Required work: Repeat the records below exactly.

Information supplied:
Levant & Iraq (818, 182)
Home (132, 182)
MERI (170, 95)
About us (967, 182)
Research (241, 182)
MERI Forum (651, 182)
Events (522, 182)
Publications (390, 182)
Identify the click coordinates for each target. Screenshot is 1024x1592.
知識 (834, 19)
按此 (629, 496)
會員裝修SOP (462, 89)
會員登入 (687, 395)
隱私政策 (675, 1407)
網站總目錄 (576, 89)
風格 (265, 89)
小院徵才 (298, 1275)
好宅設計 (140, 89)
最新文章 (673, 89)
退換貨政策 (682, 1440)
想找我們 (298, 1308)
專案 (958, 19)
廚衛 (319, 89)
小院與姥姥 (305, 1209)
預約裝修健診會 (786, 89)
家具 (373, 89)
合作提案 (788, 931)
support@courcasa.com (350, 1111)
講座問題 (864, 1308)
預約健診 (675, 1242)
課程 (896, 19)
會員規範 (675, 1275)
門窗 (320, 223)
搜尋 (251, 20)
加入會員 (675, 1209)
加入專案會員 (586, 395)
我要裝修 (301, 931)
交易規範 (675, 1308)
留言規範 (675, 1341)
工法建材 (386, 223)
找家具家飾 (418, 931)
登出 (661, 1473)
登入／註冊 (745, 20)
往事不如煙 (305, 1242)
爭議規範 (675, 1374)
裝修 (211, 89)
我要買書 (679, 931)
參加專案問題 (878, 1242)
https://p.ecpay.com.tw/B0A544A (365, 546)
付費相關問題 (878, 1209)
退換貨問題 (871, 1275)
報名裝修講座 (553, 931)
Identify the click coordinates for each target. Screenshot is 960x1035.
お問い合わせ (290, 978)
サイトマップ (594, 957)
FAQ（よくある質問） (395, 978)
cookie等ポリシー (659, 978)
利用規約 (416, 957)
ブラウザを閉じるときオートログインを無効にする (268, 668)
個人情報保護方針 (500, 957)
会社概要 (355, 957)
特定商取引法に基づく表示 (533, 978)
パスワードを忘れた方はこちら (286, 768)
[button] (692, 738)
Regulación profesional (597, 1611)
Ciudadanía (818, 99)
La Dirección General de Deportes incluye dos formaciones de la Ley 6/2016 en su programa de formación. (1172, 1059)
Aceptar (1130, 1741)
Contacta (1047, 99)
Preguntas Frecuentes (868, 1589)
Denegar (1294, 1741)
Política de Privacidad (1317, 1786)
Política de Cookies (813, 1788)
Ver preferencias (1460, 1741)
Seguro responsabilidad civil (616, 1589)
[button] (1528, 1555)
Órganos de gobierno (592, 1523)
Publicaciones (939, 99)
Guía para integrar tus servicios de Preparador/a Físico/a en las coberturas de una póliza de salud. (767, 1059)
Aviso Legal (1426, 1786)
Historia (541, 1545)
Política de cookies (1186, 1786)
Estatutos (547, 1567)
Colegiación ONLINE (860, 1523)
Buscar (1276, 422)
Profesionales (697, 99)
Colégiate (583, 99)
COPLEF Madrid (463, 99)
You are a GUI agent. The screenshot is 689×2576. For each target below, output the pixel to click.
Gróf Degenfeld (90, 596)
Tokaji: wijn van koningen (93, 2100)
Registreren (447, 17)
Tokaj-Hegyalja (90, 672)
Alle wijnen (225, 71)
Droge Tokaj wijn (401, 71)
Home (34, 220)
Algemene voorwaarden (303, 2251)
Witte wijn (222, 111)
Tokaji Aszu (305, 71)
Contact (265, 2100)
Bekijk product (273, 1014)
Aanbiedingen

Answer box:
Levant & Iraq (818, 182)
Home (132, 182)
MERI (170, 95)
About us (967, 182)
Research (241, 182)
MERI Forum (651, 182)
Events (522, 182)
Publications (390, 182)
Identify the click coordinates for each target. Screenshot is 1024x1592.
知識 (834, 19)
按此 (629, 496)
會員裝修SOP (462, 89)
會員登入 (687, 395)
隱私政策 (675, 1407)
網站總目錄 (576, 89)
風格 (265, 89)
小院徵才 (298, 1275)
好宅設計 (140, 89)
最新文章 (673, 89)
退換貨政策 (682, 1440)
想找我們 (298, 1308)
專案 (958, 19)
廚衛 (319, 89)
小院與姥姥 (305, 1209)
預約裝修健診會 (786, 89)
家具 (373, 89)
合作提案 (788, 931)
support@courcasa.com (350, 1111)
講座問題 (864, 1308)
預約健診 (675, 1242)
課程 (896, 19)
會員規範 (675, 1275)
門窗 (320, 223)
搜尋 (251, 20)
加入會員 (675, 1209)
加入專案會員 (586, 395)
我要裝修 (301, 931)
交易規範 (675, 1308)
留言規範 (675, 1341)
工法建材 (386, 223)
找家具家飾 (418, 931)
登出 (661, 1473)
登入／註冊 (745, 20)
往事不如煙 (305, 1242)
爭議規範 (675, 1374)
裝修 (211, 89)
我要買書 (679, 931)
參加專案問題 (878, 1242)
https://p.ecpay.com.tw/B0A544A (365, 546)
付費相關問題 (878, 1209)
退換貨問題 (871, 1275)
報名裝修講座 (553, 931)
Identify the click coordinates for each target. Screenshot is 960x1035.
お問い合わせ (290, 978)
サイトマップ (594, 957)
FAQ（よくある質問） (395, 978)
cookie等ポリシー (659, 978)
利用規約 (416, 957)
ブラウザを閉じるときオートログインを無効にする (268, 668)
個人情報保護方針 (500, 957)
会社概要 (355, 957)
特定商取引法に基づく表示 (533, 978)
パスワードを忘れた方はこちら (286, 768)
[button] (692, 738)
Regulación profesional (597, 1611)
Ciudadanía (818, 99)
La Dirección General de Deportes incluye dos formaciones de la Ley 6/2016 en su programa de formación. (1172, 1059)
Aceptar (1130, 1741)
Contacta (1047, 99)
Preguntas Frecuentes (868, 1589)
Denegar (1294, 1741)
Política de Privacidad (1317, 1786)
Política de Cookies (813, 1788)
Ver preferencias (1460, 1741)
Seguro responsabilidad civil (616, 1589)
[button] (1528, 1555)
Órganos de gobierno (592, 1523)
Publicaciones (939, 99)
Guía para integrar tus servicios de Preparador/a Físico/a en las coberturas de una póliza de salud. (767, 1059)
Aviso Legal (1426, 1786)
Historia (541, 1545)
Política de cookies (1186, 1786)
Estatutos (547, 1567)
Colegiación ONLINE (860, 1523)
Buscar (1276, 422)
Profesionales (697, 99)
Colégiate (583, 99)
COPLEF Madrid (463, 99)
You are a GUI agent. The screenshot is 689×2576. For each target below, output the pixel to click.
Gróf Degenfeld (90, 596)
Tokaji: wijn van koningen (93, 2100)
Registreren (447, 17)
Tokaj-Hegyalja (90, 672)
Alle wijnen (225, 71)
Droge Tokaj wijn (401, 71)
Home (34, 220)
Algemene voorwaarden (303, 2251)
Witte wijn (222, 111)
Tokaji Aszu (305, 71)
Contact (265, 2100)
Bekijk product (273, 1014)
Aanbiedingen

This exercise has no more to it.